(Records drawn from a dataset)
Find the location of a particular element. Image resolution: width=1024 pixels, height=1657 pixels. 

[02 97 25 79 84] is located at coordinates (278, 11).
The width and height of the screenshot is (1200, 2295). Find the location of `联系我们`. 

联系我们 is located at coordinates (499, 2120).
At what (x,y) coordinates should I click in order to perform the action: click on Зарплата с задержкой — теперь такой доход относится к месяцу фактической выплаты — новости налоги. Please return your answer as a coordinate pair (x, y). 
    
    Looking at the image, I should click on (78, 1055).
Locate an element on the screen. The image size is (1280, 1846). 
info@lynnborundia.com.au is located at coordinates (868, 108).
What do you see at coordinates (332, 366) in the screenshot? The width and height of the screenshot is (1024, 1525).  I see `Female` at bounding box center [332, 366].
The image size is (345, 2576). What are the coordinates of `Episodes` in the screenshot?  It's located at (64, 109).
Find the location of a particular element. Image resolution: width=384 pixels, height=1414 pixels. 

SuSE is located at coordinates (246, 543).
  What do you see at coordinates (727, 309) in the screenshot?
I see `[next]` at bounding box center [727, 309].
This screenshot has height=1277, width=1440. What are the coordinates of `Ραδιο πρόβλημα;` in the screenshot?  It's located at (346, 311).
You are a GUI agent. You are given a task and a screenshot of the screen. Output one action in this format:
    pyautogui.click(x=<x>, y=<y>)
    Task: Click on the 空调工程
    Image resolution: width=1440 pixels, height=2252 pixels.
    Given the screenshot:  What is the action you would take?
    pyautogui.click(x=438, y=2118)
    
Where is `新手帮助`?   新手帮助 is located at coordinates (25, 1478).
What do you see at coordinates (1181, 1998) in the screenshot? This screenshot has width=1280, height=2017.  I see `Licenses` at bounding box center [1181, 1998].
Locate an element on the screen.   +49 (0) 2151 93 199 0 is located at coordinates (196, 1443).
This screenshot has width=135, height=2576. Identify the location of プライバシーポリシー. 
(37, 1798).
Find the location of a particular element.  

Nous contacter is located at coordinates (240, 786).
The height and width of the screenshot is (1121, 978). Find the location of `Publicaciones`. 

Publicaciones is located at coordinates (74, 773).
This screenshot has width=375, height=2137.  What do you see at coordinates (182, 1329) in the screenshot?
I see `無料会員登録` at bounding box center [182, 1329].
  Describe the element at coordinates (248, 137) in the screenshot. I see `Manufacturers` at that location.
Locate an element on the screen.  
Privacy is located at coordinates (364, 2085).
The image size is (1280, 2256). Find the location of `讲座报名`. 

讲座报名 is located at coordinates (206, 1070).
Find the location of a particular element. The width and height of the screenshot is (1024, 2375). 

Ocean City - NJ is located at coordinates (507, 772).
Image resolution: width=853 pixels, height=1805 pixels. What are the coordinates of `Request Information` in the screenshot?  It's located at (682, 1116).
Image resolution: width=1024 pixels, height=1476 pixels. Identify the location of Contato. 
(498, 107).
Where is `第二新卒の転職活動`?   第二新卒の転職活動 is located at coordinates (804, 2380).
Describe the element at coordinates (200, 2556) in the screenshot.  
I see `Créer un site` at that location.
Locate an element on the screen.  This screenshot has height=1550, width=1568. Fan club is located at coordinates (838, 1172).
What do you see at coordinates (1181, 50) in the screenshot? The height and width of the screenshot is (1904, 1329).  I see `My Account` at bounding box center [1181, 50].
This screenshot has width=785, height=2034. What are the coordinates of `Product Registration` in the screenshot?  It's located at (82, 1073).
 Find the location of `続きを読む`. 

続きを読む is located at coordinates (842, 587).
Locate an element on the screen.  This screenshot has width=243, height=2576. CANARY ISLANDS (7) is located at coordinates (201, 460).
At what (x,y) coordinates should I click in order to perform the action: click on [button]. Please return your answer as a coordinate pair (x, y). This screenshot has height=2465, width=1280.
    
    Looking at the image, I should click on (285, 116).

### Directions
Print the entries exactly.

### Response
Find the location of a particular element. Image resolution: width=1024 pixels, height=1657 pixels. 

[02 97 25 79 84] is located at coordinates (278, 11).
The width and height of the screenshot is (1200, 2295). Find the location of `联系我们`. 

联系我们 is located at coordinates (499, 2120).
At what (x,y) coordinates should I click in order to perform the action: click on Зарплата с задержкой — теперь такой доход относится к месяцу фактической выплаты — новости налоги. Please return your answer as a coordinate pair (x, y). 
    
    Looking at the image, I should click on (78, 1055).
Locate an element on the screen. The image size is (1280, 1846). 
info@lynnborundia.com.au is located at coordinates (868, 108).
What do you see at coordinates (332, 366) in the screenshot? The width and height of the screenshot is (1024, 1525).  I see `Female` at bounding box center [332, 366].
The image size is (345, 2576). What are the coordinates of `Episodes` in the screenshot?  It's located at (64, 109).
Find the location of a particular element. Image resolution: width=384 pixels, height=1414 pixels. 

SuSE is located at coordinates (246, 543).
  What do you see at coordinates (727, 309) in the screenshot?
I see `[next]` at bounding box center [727, 309].
This screenshot has height=1277, width=1440. What are the coordinates of `Ραδιο πρόβλημα;` in the screenshot?  It's located at (346, 311).
You are a GUI agent. You are given a task and a screenshot of the screen. Output one action in this format:
    pyautogui.click(x=<x>, y=<y>)
    Task: Click on the 空调工程
    Image resolution: width=1440 pixels, height=2252 pixels.
    Given the screenshot:  What is the action you would take?
    pyautogui.click(x=438, y=2118)
    
Where is `新手帮助`?   新手帮助 is located at coordinates (25, 1478).
What do you see at coordinates (1181, 1998) in the screenshot? This screenshot has width=1280, height=2017.  I see `Licenses` at bounding box center [1181, 1998].
Locate an element on the screen.   +49 (0) 2151 93 199 0 is located at coordinates (196, 1443).
This screenshot has width=135, height=2576. Identify the location of プライバシーポリシー. 
(37, 1798).
Find the location of a particular element.  

Nous contacter is located at coordinates (240, 786).
The height and width of the screenshot is (1121, 978). Find the location of `Publicaciones`. 

Publicaciones is located at coordinates (74, 773).
This screenshot has width=375, height=2137.  What do you see at coordinates (182, 1329) in the screenshot?
I see `無料会員登録` at bounding box center [182, 1329].
  Describe the element at coordinates (248, 137) in the screenshot. I see `Manufacturers` at that location.
Locate an element on the screen.  
Privacy is located at coordinates (364, 2085).
The image size is (1280, 2256). Find the location of `讲座报名`. 

讲座报名 is located at coordinates (206, 1070).
Find the location of a particular element. The width and height of the screenshot is (1024, 2375). 

Ocean City - NJ is located at coordinates (507, 772).
Image resolution: width=853 pixels, height=1805 pixels. What are the coordinates of `Request Information` in the screenshot?  It's located at (682, 1116).
Image resolution: width=1024 pixels, height=1476 pixels. Identify the location of Contato. 
(498, 107).
Where is `第二新卒の転職活動`?   第二新卒の転職活動 is located at coordinates (804, 2380).
Describe the element at coordinates (200, 2556) in the screenshot.  
I see `Créer un site` at that location.
Locate an element on the screen.  This screenshot has height=1550, width=1568. Fan club is located at coordinates (838, 1172).
What do you see at coordinates (1181, 50) in the screenshot? The height and width of the screenshot is (1904, 1329).  I see `My Account` at bounding box center [1181, 50].
This screenshot has width=785, height=2034. What are the coordinates of `Product Registration` in the screenshot?  It's located at (82, 1073).
 Find the location of `続きを読む`. 

続きを読む is located at coordinates (842, 587).
Locate an element on the screen.  This screenshot has width=243, height=2576. CANARY ISLANDS (7) is located at coordinates (201, 460).
At what (x,y) coordinates should I click in order to perform the action: click on [button]. Please return your answer as a coordinate pair (x, y). This screenshot has height=2465, width=1280.
    
    Looking at the image, I should click on (285, 116).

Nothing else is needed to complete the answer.